外見は一般的なスニーカーだが、底面のかかと近くにローラーが埋め込まれている靴だ。
アメリカのヒーリングスポーツ社が2000年に発売、日本では2000年代に子供たちが好んで履いた。
硬い床では転倒しやすく危険なため、ショッピングセンターなどでは「ローラーシューズ禁止」との張り紙も出たほどだ。
バンド「ヤバT」でボーカル兼ギター、作詞作曲担当のこやまたくやは2017年、かかとのところにローラーがついた靴をはいた子供にぶつかった。
その実体験を元に作った曲が「かかとローラー」だ。
こやまたくやは小学校3年生ぐらいの子供とぶつかり「これ子供じゃなくて車やったら普通に大事故やで。車じゃなくてよかった」と歌う。
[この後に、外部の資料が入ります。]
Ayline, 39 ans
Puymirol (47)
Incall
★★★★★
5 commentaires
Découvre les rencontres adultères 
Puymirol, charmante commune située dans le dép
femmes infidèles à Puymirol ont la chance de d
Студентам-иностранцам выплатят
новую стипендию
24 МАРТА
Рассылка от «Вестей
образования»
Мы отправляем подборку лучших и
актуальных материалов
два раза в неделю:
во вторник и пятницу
かかとのところにローラーがついた靴の仕組みはどうなっているのか、どこに売っているのか。
そんな疑問をぶつけながらも、社会的な問題提起へと繋げていくのだ。
【「かかとローラー」の歌詞の一部】
規制せえとは言わんけど
親がしっかり注意せえ
保護者の責任しっかり果たそう周りが注意せえ
地域のコミュニティー大切に
子供を守り安全な暮らしを車じゃなくてよかった
小3か小4のガキで助かった
アーティストとして社会問題への想いを曲で伝える姿勢 地域のコミュニティー大切に子供を守り安全な暮らしを
【かかとのところにローラーがついた靴】
ヒーリーズ 2017 ローラーシューズ PLUS X2 ホワイト/ ブラック/ レッド 20cm
どんな想いで「かかとローラー」が生まれたのか。
こやまたくやは複数の音楽雑誌のインタビューで「実際に子供とぶつかった時には注意することができなかったため、アーティストとして曲で伝えたいと思った」と話している。
これが本来、あるべきアーティストの姿ではないだろうか。
愛や恋を歌って平和を願っても、抽象的すぎるその歌詞は人の行動に影響を及ぼしにくい。
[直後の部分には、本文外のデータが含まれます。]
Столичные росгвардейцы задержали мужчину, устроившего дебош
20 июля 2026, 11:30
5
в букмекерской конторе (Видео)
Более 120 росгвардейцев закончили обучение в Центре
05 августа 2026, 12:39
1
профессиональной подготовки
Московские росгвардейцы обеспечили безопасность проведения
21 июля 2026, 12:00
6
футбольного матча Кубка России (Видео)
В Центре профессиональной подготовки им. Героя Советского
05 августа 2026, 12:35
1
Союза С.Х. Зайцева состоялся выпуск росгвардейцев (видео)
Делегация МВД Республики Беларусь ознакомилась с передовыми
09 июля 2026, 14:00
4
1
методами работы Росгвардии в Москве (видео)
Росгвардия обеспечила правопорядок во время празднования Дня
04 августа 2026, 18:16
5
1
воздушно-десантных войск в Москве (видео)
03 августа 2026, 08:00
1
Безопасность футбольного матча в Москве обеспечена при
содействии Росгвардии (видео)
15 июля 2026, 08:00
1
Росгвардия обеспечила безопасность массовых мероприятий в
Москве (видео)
しかし、「かかとローラー」を聞けば「確かにあの靴は危険だよね」と気づく。
自由が尊重される現代社会で、かかとのところにローラーがついた靴を禁止するのはやり過ぎかもしれない。
ここは「親や周りが子供を注意し、地域のコミュニティーで子供を守っていくべきだろう」という思想に至る。
「かかとローラー」という曲は多くの人に社会をより良くしていこうという強い気持ちを芽生えさせるのだ。
かかとのところにローラーがついた靴、再ブームの兆し ヤバTの先見の明
かかとのところにローラーがついた靴が日本で流行したのはあくまで2000年代だ。
2019年の令和の今、多くの子供たちは普通のスニーカーを履いている。
ヤバTの曲「かかとローラー」は去ったブームに言及するだけの意味のない歌なのか。
違う。
かかとのところにローラーがついた靴には再ブームの兆しがある。
繊研新聞は2018年、かかとのところにローラーがついた靴が再び注目を集めていると報道した。
(記事:ローラーシューズ再び注目 「ヒーリーズ」15万足超へ)
2019年夏には人気歌手のジャスティン・ビーバーが、かかとのところにローラーがついた靴を履いて自宅の床を滑る様子をインスタグラムのストーリーにアップした。
かかとのところにローラーがついた靴が再び日本でブレイクした時、ヤバTの曲「かかとローラー」は社会的意義を持って語られるだろう。
なお、かかとのところにローラーがついた靴で有名なのはアメリカのヒーリングスポーツ社が2000年から発売しているローラーシューズ「ヒーリーズ」だ。